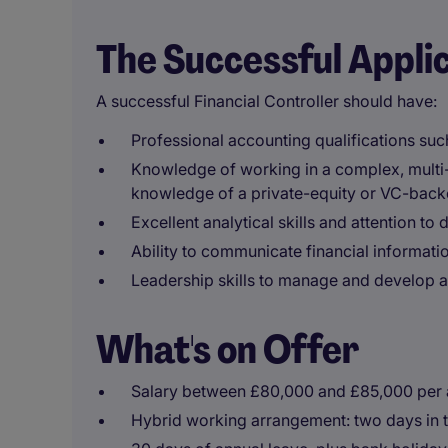
The Successful Appli
A successful Financial Controller should have:
Professional accounting qualifications su
Knowledge of working in a complex, multi-
knowledge of a private-equity or VC-back
Excellent analytical skills and attention to d
Ability to communicate financial informatio
Leadership skills to manage and develop a
What's on Offer
Salary between £80,000 and £85,000 per
Hybrid working arrangement: two days in 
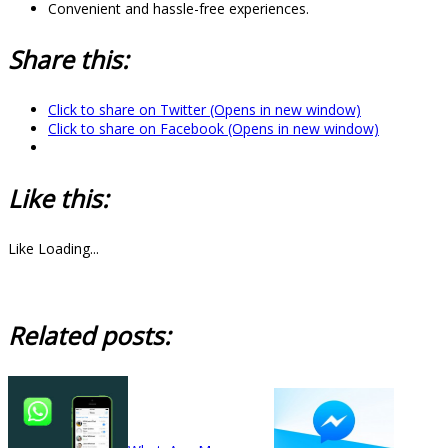
Convenient and hassle-free experiences.
Share this:
Click to share on Twitter (Opens in new window)
Click to share on Facebook (Opens in new window)
Like this:
Like
Loading...
Related posts:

--- Exercise goal ---
Filter the entries above down to the lines containing the word "skills".

--- Answer to this task ---
Excellent analytical skills and attention to d
Leadership skills to manage and develop a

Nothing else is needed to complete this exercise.